- Your objective -
Some lines of these records may hold the word "bump"; state how many, using only the number.

- Data for analysis -
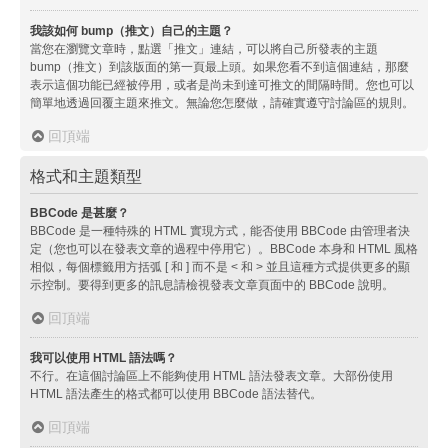
我該如何 bump（推文）自己的主題？
當您在瀏覽文章時，點選「推文」連結，可以將自己所發表的主題
bump（推文）到該版面的第一頁最上頭。如果您看不到這個連結，那麼
表示這個功能已經被停用，或者是尚未到達可推文的間隔時間。您也可以
簡單地透過回覆主題來推文。無論您怎麼做，請確實遵守討論區的規則。
回頂端
格式和主題類型
BBCode 是甚麼？
BBCode 是一種特殊的 HTML 實現方式，能否使用 BBCode 由管理者決
定（您也可以在發表文章的過程中停用它）。BBCode 本身和 HTML 風格
相似，每個標籤用方括弧 [ 和 ] 而不是 < 和 > 並且這種方式提供更多的顯
示控制。要得到更多的訊息請檢視發表文章頁面中的 BBCode 說明。
回頂端
我可以使用 HTML 語法嗎？
不行。在這個討論區上不能夠使用 HTML 語法發表文章。大部份使用
HTML 語法產生的格式都可以使用 BBCode 語法替代。
回頂端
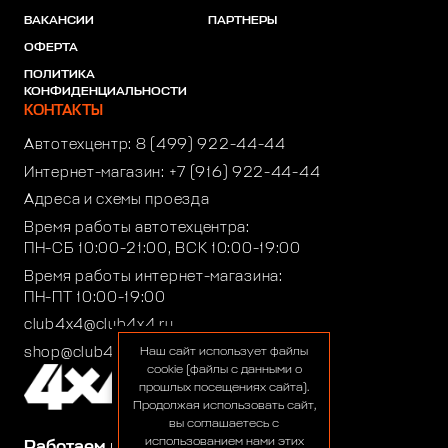
ВАКАНСИИ
ПАРТНЕРЫ
ОФЕРТА
ПОЛИТИКА
КОНФИДЕНЦИАЛЬНОСТИ
КОНТАКТЫ
Автотехцентр:
8 (499) 922-44-44
Интернет-магазин:
+7 (916) 922-44-44
Адреса и схемы проезда
Время работы автотехцентра:
ПН-СБ 10:00-21:00, ВСК 10:00-19:00
Время работы интернет-магазина:
ПН-ПТ 10:00-19:00
club4x4@club4x4.ru
shop@club4x4.ru
Наш сайт использует файлы
cookie (файлы с данными о
прошлых посещениях сайта).
Продолжая использовать сайт,
вы соглашаетесь с
использованием нами этих
Работаем для вас:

- The answer -
2